With their super wide-angle lenses, the television sets were perfectly positioned to keep Wendy in view. Her apartment afforded no nook or cranny for her to hide.

Powered by an uninteruptible rechargeable battery, the camera was always on, even when the set was switched off. Along with a permanent internet connection, Netflix and a rudimentary web browser, the set came equipped with the very latest, regularly updated, facial expression interpreting software.

Wendy’s every smile, frown and forehead wrinkle were recorded and relayed to the set manufacturer. All of her likes and dislikes were automatically analyzed, sorted and sold to the highest bidder, along with the exact location of the television set generating the data.

Wendy had given the VerySmart Corporation a head start on getting to know her by completing a survey packed with her sets. By completing the questionnaire, which VerySmart stated would “help us better serve your needs,” Wendy got the warranties on her new sets, at no additional cost, doubled from the standard six months to a full year. Wendy could not believe her luck.

In exchange, VerySmart got Wendy’s age, income range, employer and many of her personal preferences. The corporation was very happy to learn about Wendy. A woman like her, obsessed with all things new, was a potential merchandising gold mine.

Advertisers soon knew that Wendy has a cat named Mittens. They learned that Wendy is a single, 42-year-old woman, who often works late and has a tendency to eat convenience meals. They discovered she loves Cheetos. They knew where she shops — everywhere she shops.

They knew when she was sleeping. There’s a pill for that. They knew when she was awake. There’s a pill for that. They knew if she had been bad or good — although Wendy was always good, for goodness sake. No pill for that, yet.

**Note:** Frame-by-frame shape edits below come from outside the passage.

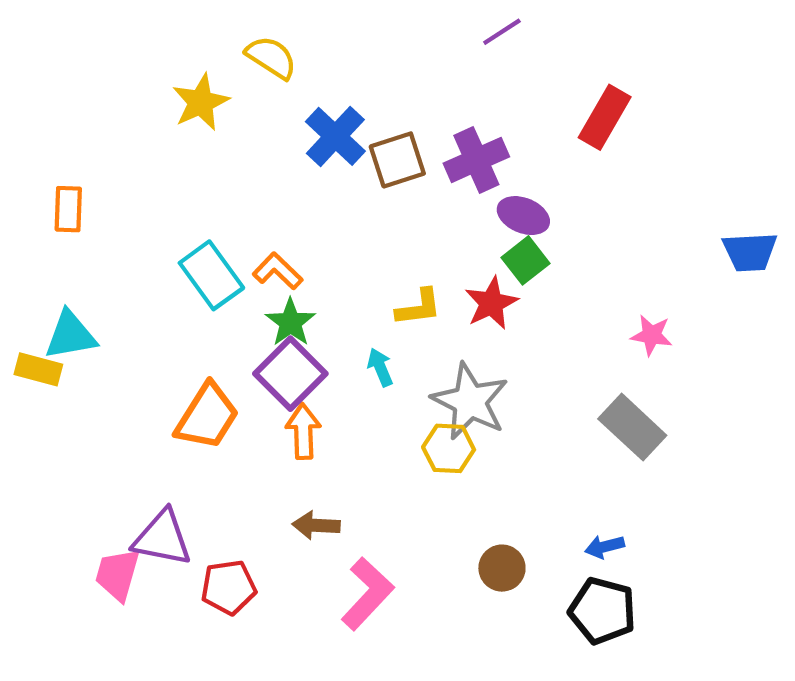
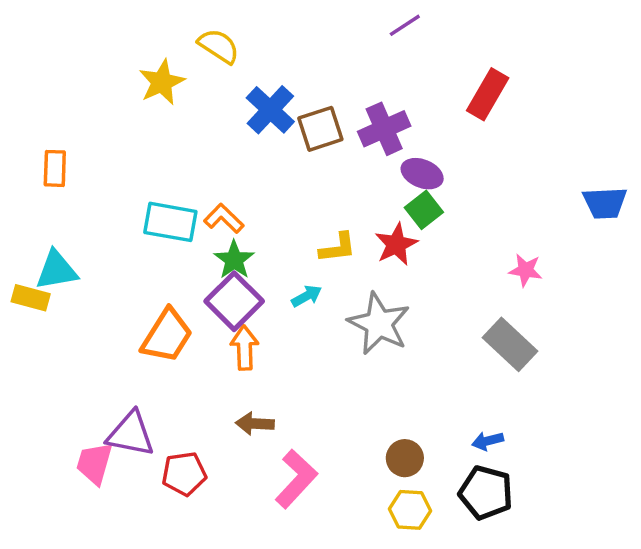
cyan rectangle: (211, 275) -> (170, 222), turned -44
cyan arrow: (380, 367) -> (307, 296), turned 84
yellow hexagon: (449, 448) -> (410, 510), moved

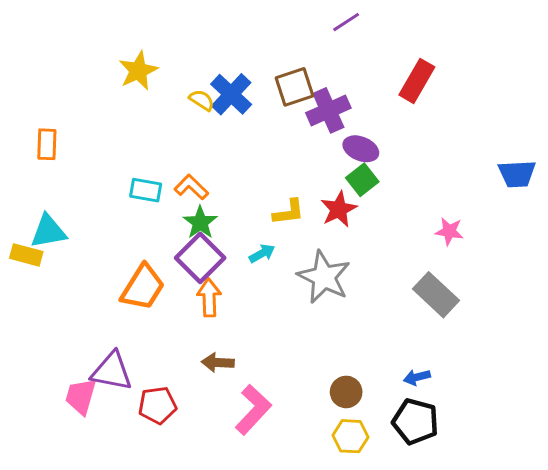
yellow semicircle: (219, 46) -> (202, 100), moved, size x0.7
brown square: (320, 129) -> (295, 87), moved
cyan rectangle: (170, 222) -> (146, 190), size x0.7

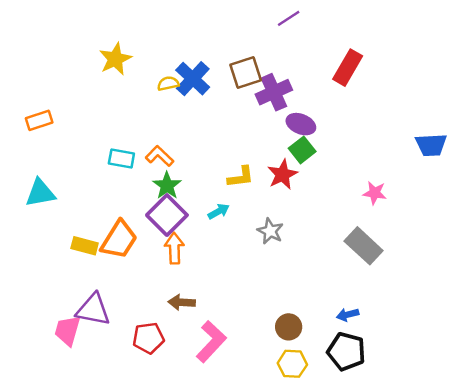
yellow semicircle: (202, 100) -> (168, 84), turned -45
orange rectangle: (47, 144) -> (39, 120), turned 70
yellow rectangle: (26, 255) -> (85, 246), moved
gray star: (324, 277) -> (270, 231), size x0.6
red pentagon: (157, 405) -> (148, 338), moved

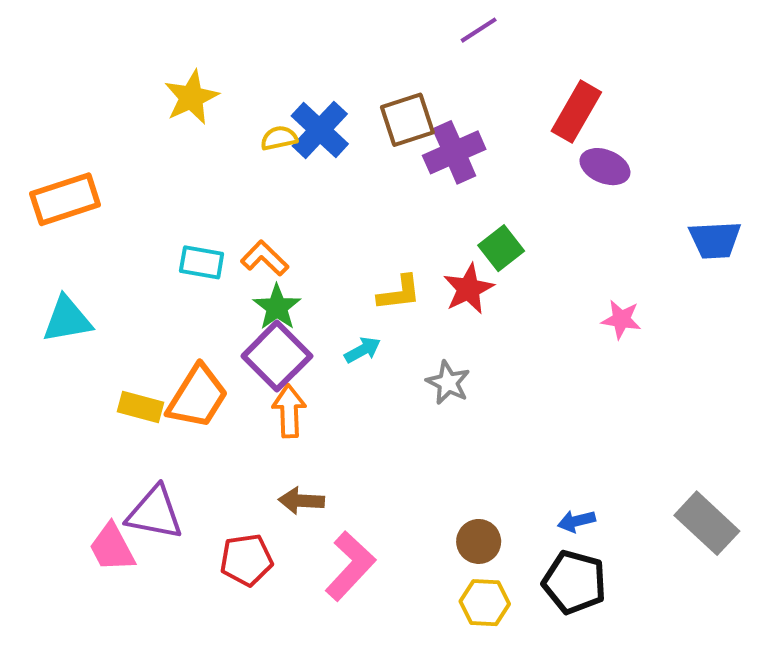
orange rectangle: (39, 120) -> (65, 199), size x1.5
purple ellipse: (301, 124) -> (605, 167), moved
gray rectangle: (364, 246) -> (707, 523), moved
pink trapezoid: (67, 331) -> (112, 548), turned -44

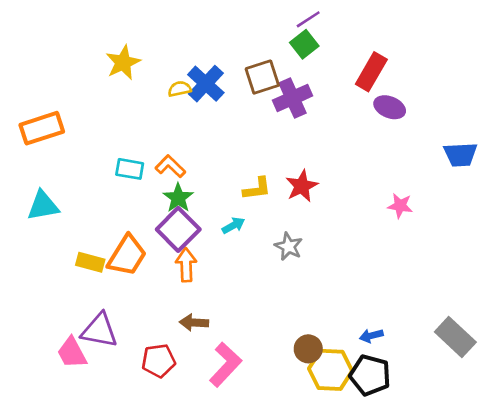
green square: (501, 248) -> (304, 44), moved
yellow hexagon: (485, 603) -> (331, 370), moved, size x1.4

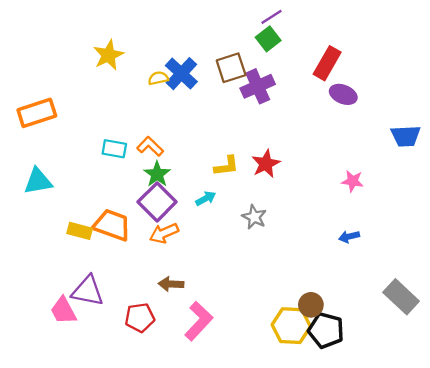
orange trapezoid: (127, 256) -> (112, 225), turned -102
orange arrow: (186, 265) -> (164, 233), turned -112
blue arrow: (371, 336) -> (349, 237), moved
brown circle: (308, 349) -> (311, 305), moved

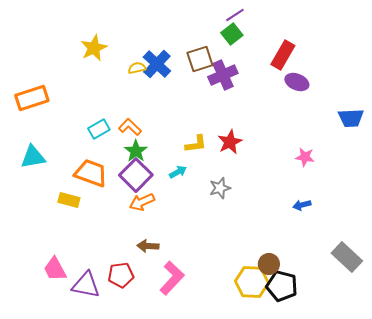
cyan rectangle: (114, 149) -> (99, 129), turned -40
gray star: (254, 217) -> (220, 188), turned 30
orange trapezoid: (112, 225) -> (91, 173), moved
purple triangle: (88, 291) -> (86, 285), moved

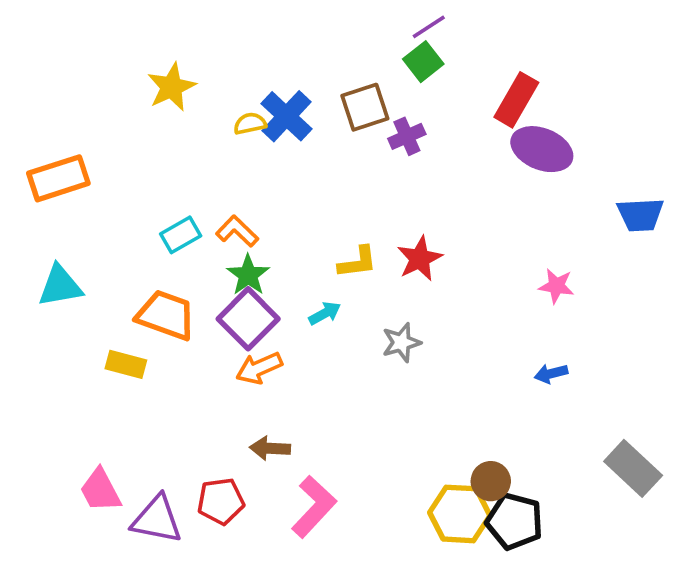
purple cross: (223, 75) -> (407, 136), size x0.7
purple ellipse: (297, 82) -> (542, 149), size x1.4

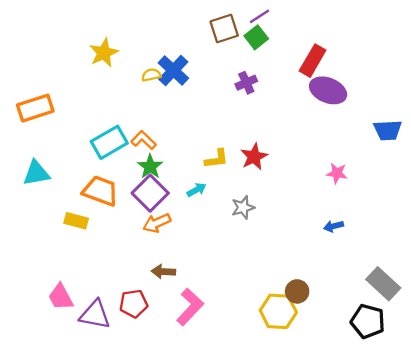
brown square: (365, 107) -> (224, 29), moved
cyan rectangle: (181, 235) -> (109, 142), size x1.5
black pentagon: (514, 521) -> (368, 321), moved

The good people at VerySmart soon knew more about Wendy than Wendy knew about herself. They even knew what Mittens did when Wendy was at work. Naughty, naughty cat.

The infiltration began with little things. Wendy learned, from a commercial strategically placed between the opening and first scene of her favorite program, that her supermarket’s weekly sales items included “new and improved” Cheetos and a new brand of cat food very similar to what she served Mittens, but at a much lower introductory price. What luck! She loaded up on both.

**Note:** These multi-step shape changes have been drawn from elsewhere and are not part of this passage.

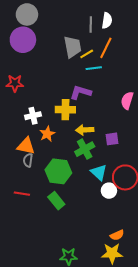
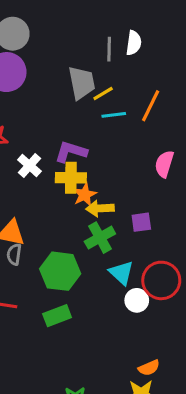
orange line: (106, 48) -> (151, 106), moved
purple L-shape: (81, 92) -> (71, 152), moved
white cross: (33, 116) -> (29, 165), moved, turned -35
orange star: (47, 134) -> (85, 195), moved
green rectangle: (56, 201) -> (57, 316), turned -72

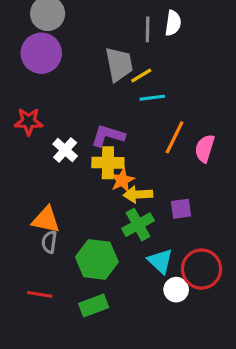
orange line: (151, 106) -> (175, 137), moved

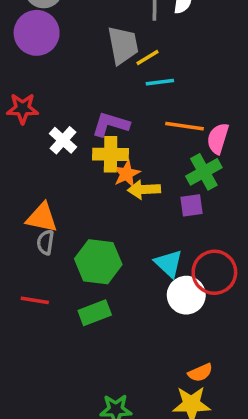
orange line: (175, 137) -> (184, 126), turned 72
green cross: (138, 225) -> (204, 172), moved
white circle: (176, 290) -> (186, 295), size x1.4

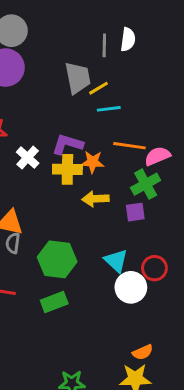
pink semicircle: (218, 138) -> (157, 156), turned 50
orange star: (126, 174) -> (93, 162), moved, turned 30
red circle: (214, 272) -> (154, 268), size x0.7

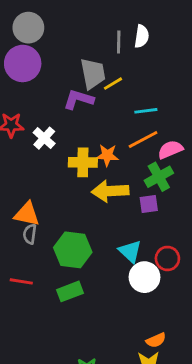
cyan line: (109, 109) -> (146, 111), moved
purple L-shape: (67, 144) -> (79, 99), moved
orange line: (129, 146) -> (143, 139), turned -36
white cross: (28, 158) -> (44, 138), moved
yellow arrow: (95, 199) -> (110, 191), size x1.4

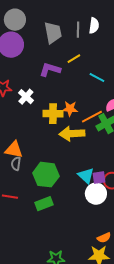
gray trapezoid: (93, 74) -> (53, 33), moved
cyan line: (146, 111) -> (97, 78), turned 35
orange line: (143, 139) -> (92, 117), moved
purple square: (149, 204) -> (99, 178), moved

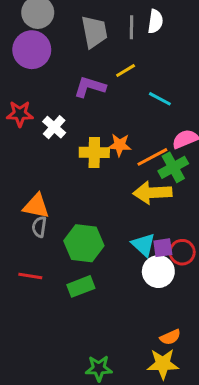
yellow arrow: (72, 134) -> (152, 193), moved

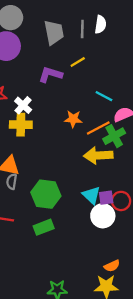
cyan line: (160, 99) -> (104, 96), moved
yellow cross: (94, 152) -> (21, 125), moved

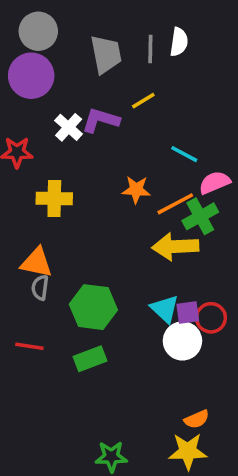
white cross: (23, 105) -> (69, 127), moved

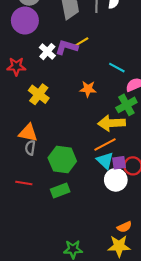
yellow line: (143, 101) -> (82, 42), moved
yellow cross: (54, 199) -> (39, 94), turned 36
orange line: (175, 204) -> (105, 145), moved

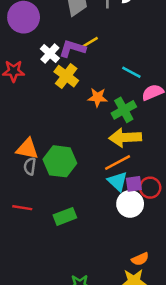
yellow cross: (39, 94) -> (66, 76), moved
green cross: (126, 105) -> (124, 110), moved
green hexagon: (62, 159) -> (60, 161), moved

Within a month, Wendy’s entire weekly shopping list consisted of new items she had seen advertised on her VerySmart TV sets. She was amazed at how frequently an ad exactly matched her needs, often when she was about to run out of something. How could she be so lucky?

The time had come for advertisers to lock their grip on Wendy. As she was checking “suggested” programs on her television guide one night, she happened upon a eye-opener: All about Winnie.

She read the summary of this “new hit” and found that it was a situation comedy drama, which meant it would feature a canned laugh track and one or two characters who either cried or swore during each episode.

The show centered on a 40-something single woman and her adorable, but mischievous kitty, Snowshoes. Wow! It would be like watching herself starring in a television show, and it was new! How could she resist?

The opening episode was a total immersion experience for Wendy. She absolutely loved Winnie’s apartment kitchen. That hot pink single-cup coffee maker! To die for!

Wendy eyed her own basic black single-cupper with distaste. Well, that would have to change.

Winnie’s appliances! They were all that new, fingerprint-proof stainless steel. Wendy’s would have to go.

The premiere episode gave Wendy a new mission. Although she was a woman of modest means, she now knew where all of her disposable income would be going. It might take a while, but eventually her and Winnie’s worlds would be identical.

Somewhere, deep inside the VerySmart Corp., a technician typed a few keystrokes to reprogram Wendy’s TV sets. Recording Wendy’s life would no longer be necessary.